• _Extracted records_
####################
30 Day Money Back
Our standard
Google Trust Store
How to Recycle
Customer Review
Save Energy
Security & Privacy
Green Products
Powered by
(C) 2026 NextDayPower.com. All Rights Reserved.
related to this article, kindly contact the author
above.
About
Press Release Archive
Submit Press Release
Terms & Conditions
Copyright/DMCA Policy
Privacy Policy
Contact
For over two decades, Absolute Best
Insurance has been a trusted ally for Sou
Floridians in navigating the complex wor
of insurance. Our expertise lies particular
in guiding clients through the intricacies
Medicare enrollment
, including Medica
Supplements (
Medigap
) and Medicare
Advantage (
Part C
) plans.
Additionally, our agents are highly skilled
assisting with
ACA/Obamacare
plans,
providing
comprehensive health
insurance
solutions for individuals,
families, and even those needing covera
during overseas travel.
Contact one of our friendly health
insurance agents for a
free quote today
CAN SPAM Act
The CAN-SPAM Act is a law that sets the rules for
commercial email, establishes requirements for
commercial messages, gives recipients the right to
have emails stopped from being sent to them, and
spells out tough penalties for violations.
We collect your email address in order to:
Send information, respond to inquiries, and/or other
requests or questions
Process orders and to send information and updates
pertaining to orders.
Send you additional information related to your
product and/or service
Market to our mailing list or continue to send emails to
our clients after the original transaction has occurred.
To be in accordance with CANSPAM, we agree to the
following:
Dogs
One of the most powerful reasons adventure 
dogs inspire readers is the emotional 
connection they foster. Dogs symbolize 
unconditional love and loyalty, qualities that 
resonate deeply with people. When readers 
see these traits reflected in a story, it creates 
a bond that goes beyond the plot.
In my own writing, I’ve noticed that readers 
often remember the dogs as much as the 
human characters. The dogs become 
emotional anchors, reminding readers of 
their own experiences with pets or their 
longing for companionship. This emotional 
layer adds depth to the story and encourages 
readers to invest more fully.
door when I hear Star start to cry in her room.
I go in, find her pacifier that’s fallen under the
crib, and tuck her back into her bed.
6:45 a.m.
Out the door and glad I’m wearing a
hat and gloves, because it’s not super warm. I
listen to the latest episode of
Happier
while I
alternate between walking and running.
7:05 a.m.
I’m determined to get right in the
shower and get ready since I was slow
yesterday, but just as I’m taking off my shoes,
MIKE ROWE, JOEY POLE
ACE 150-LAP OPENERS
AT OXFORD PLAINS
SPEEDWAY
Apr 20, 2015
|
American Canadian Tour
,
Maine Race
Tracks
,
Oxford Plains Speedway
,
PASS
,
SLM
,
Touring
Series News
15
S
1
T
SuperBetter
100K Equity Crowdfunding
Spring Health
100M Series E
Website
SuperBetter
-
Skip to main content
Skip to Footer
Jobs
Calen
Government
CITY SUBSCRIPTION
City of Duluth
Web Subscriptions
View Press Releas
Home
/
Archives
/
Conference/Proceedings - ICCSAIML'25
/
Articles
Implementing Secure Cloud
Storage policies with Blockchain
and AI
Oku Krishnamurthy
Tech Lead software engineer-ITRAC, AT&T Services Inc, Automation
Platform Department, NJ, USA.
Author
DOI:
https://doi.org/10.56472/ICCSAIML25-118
####################
• _WHAT THIS TASK INVOLVES_
Could you copy each line above word for word?

• _OUTPUT BELOW_
30 Day Money Back
Our standard
Google Trust Store
How to Recycle
Customer Review
Save Energy
Security & Privacy
Green Products
Powered by
(C) 2026 NextDayPower.com. All Rights Reserved.
related to this article, kindly contact the author
above.
About
Press Release Archive
Submit Press Release
Terms & Conditions
Copyright/DMCA Policy
Privacy Policy
Contact
For over two decades, Absolute Best
Insurance has been a trusted ally for Sou
Floridians in navigating the complex wor
of insurance. Our expertise lies particular
in guiding clients through the intricacies
Medicare enrollment
, including Medica
Supplements (
Medigap
) and Medicare
Advantage (
Part C
) plans.
Additionally, our agents are highly skilled
assisting with
ACA/Obamacare
plans,
providing
comprehensive health
insurance
solutions for individuals,
families, and even those needing covera
during overseas travel.
Contact one of our friendly health
insurance agents for a
free quote today
CAN SPAM Act
The CAN-SPAM Act is a law that sets the rules for
commercial email, establishes requirements for
commercial messages, gives recipients the right to
have emails stopped from being sent to them, and
spells out tough penalties for violations.
We collect your email address in order to:
Send information, respond to inquiries, and/or other
requests or questions
Process orders and to send information and updates
pertaining to orders.
Send you additional information related to your
product and/or service
Market to our mailing list or continue to send emails to
our clients after the original transaction has occurred.
To be in accordance with CANSPAM, we agree to the
following:
Dogs
One of the most powerful reasons adventure 
dogs inspire readers is the emotional 
connection they foster. Dogs symbolize 
unconditional love and loyalty, qualities that 
resonate deeply with people. When readers 
see these traits reflected in a story, it creates 
a bond that goes beyond the plot.
In my own writing, I’ve noticed that readers 
often remember the dogs as much as the 
human characters. The dogs become 
emotional anchors, reminding readers of 
their own experiences with pets or their 
longing for companionship. This emotional 
layer adds depth to the story and encourages 
readers to invest more fully.
door when I hear Star start to cry in her room.
I go in, find her pacifier that’s fallen under the
crib, and tuck her back into her bed.
6:45 a.m.
Out the door and glad I’m wearing a
hat and gloves, because it’s not super warm. I
listen to the latest episode of
Happier
while I
alternate between walking and running.
7:05 a.m.
I’m determined to get right in the
shower and get ready since I was slow
yesterday, but just as I’m taking off my shoes,
MIKE ROWE, JOEY POLE
ACE 150-LAP OPENERS
AT OXFORD PLAINS
SPEEDWAY
Apr 20, 2015
|
American Canadian Tour
,
Maine Race
Tracks
,
Oxford Plains Speedway
,
PASS
,
SLM
,
Touring
Series News
15
S
1
T
SuperBetter
100K Equity Crowdfunding
Spring Health
100M Series E
Website
SuperBetter
-
Skip to main content
Skip to Footer
Jobs
Calen
Government
CITY SUBSCRIPTION
City of Duluth
Web Subscriptions
View Press Releas
Home
/
Archives
/
Conference/Proceedings - ICCSAIML'25
/
Articles
Implementing Secure Cloud
Storage policies with Blockchain
and AI
Oku Krishnamurthy
Tech Lead software engineer-ITRAC, AT&T Services Inc, Automation
Platform Department, NJ, USA.
Author
DOI:
https://doi.org/10.56472/ICCSAIML25-118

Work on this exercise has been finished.